Records provided:
┄┄┄┄┄┄
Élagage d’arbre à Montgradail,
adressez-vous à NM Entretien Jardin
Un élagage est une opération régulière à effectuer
┄┄┄┄┄┄
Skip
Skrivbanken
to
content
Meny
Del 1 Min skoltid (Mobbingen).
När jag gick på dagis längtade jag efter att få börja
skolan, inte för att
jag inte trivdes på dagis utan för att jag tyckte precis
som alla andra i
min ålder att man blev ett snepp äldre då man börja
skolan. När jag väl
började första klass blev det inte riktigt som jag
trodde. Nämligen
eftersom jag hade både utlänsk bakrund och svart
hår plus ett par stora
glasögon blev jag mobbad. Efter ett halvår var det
┄┄┄┄┄┄
Aim of the task: Look back at the entries above. Retype the line with "Élagage d’arbre à", the line with "Un élagage est", and all lines in between.

Expected output:
Élagage d’arbre à Montgradail,
adressez-vous à NM Entretien Jardin
Un élagage est une opération régulière à effectuer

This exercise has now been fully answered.